Le dichiarazioni del presidente biancoblù: «Mi prendo le mie responsabilità, ma io non sono Armani e questa è Sassari»
Sassari La Dinamo Sassari saluta la Serie A dopo sedici stagioni consecutive e ripartirà dalla A2. A tracciare il bilancio dell’annata è stato il presidente Stefano Sardara, che ha parlato apertamente degli errori commessi nella costruzione del roster e della volontà di ripartire senza nascondersi.
«Abbiamo sbagliato nella costruzione della squadra e mi assumo tutte le responsabilità», ha spiegato Sardara, sottolineando come uno degli aspetti più deludenti della stagione sia stato il mancato rendimento caratteriale del gruppo. «Avevamo cercato persone con carattere, giocatori capaci di reggere i momenti difficili, ma purtroppo quest’anno questo non è successo».
Nonostante la retrocessione, il presidente ha rivendicato il percorso costruito dalla società negli ultimi anni. «Andiamo in A2 a testa alta.
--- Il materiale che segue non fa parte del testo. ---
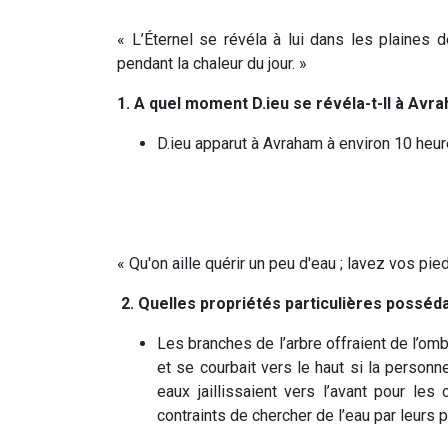
« L’Éternel se révéla à lui dans les plaines d
pendant la chaleur du jour. »
1. A quel moment D.ieu se révéla-t-Il à Avr
D.ieu apparut à Avraham à environ 10 heur
« Qu'on aille quérir un peu d'eau ; lavez vos pi
2. Quelles propriétés particulières posséda
Les branches de l’arbre offraient de l’ombr
et se courbait vers le haut si la personne
eaux jaillissaient vers l’avant pour les
contraints de chercher de l’eau par leurs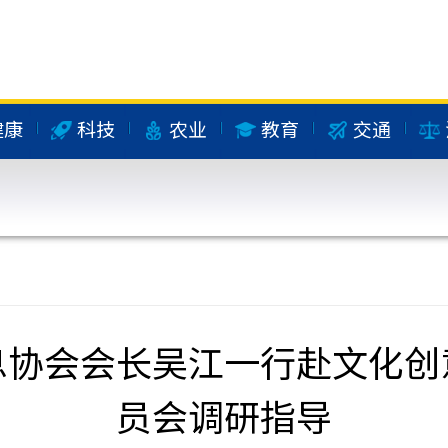
健康
科技
农业
教育
交通
息协会会长吴江一行赴文化创
员会调研指导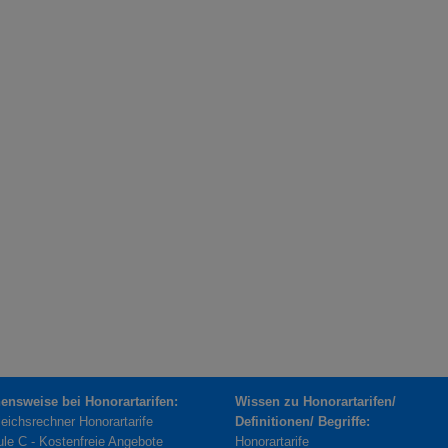
ensweise bei Honorartarifen:
Wissen zu Honorartarifen/
leichsrechner Honorartarife
Definitionen/ Begriffe:
le C - Kostenfreie Angebote
Honorartarife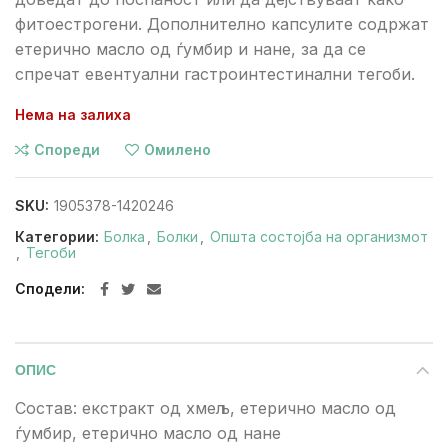
фитоестрогени. Дополнително капсулите содржат
етерично масло од ѓумбир и нане, за да се
спречат евентуални гастроинтестинални тегоби.
Нема на залиха
Спореди
Омилено
SKU:
1905378-1420246
Категории:
Болка
,
Болки
,
Општа состојба на организмот
,
Тегоби
Сподели
ОПИС
Состав: екстракт од хмељ, етерично масло од
ѓумбир, етерично масло од нане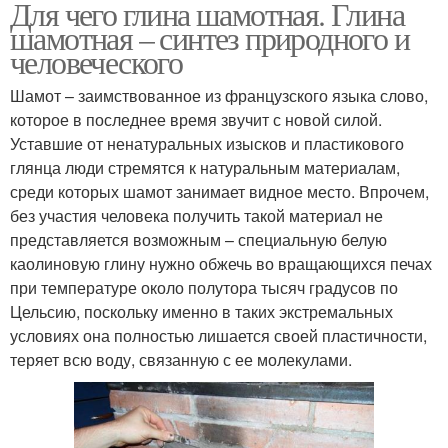
Для чего глина шамотная. Глина
шамотная – синтез природного и
человеческого
Шамот – заимствованное из французского языка слово,
которое в последнее время звучит с новой силой.
Уставшие от ненатуральных изысков и пластикового
глянца люди стремятся к натуральным материалам,
среди которых шамот занимает видное место. Впрочем,
без участия человека получить такой материал не
представляется возможным – специальную белую
каолиновую глину нужно обжечь во вращающихся печах
при температуре около полутора тысяч градусов по
Цельсию, поскольку именно в таких экстремальных
условиях она полностью лишается своей пластичности,
теряет всю воду, связанную с ее молекулами.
Non sono Armani, non sono il magnate di turno: questa è Sassari». Un riferimento alla dimensione economica del club, lontana da quella delle grandi potenze del basket italiano ma comunque capace di costruire una lunga permanenza ai vertici.
Sardara ha ricordato anche il peso storico raggiunto dalla Dinamo nel panorama nazionale: «Abbiamo fatto sedici anni consecutivi di Serie A e siamo la seconda società che ha vinto di più dopo Milano».
Il presidente biancoblù ha parlato anche del proprio futuro, spiegando quanto sia diventato impegnativo seguire quotidianamente la società. «Ho molti impegni e per me è faticoso seguire la Dinamo, ma lascerò soltanto quando arriveranno persone con la voglia, l’entusiasmo e i mezzi per proseguire questa avventura».
Sardara ha infine voluto rassicurare tifosi e ambiente sulla solidità del club: «La società è sana». Un messaggio chiaro in vista della ripartenza dalla A2, con l’obiettivo di ricostruire un progetto competitivo dopo una delle stagioni più difficili della storia recente della Dinamo e di ritornare al più presto in Serie A.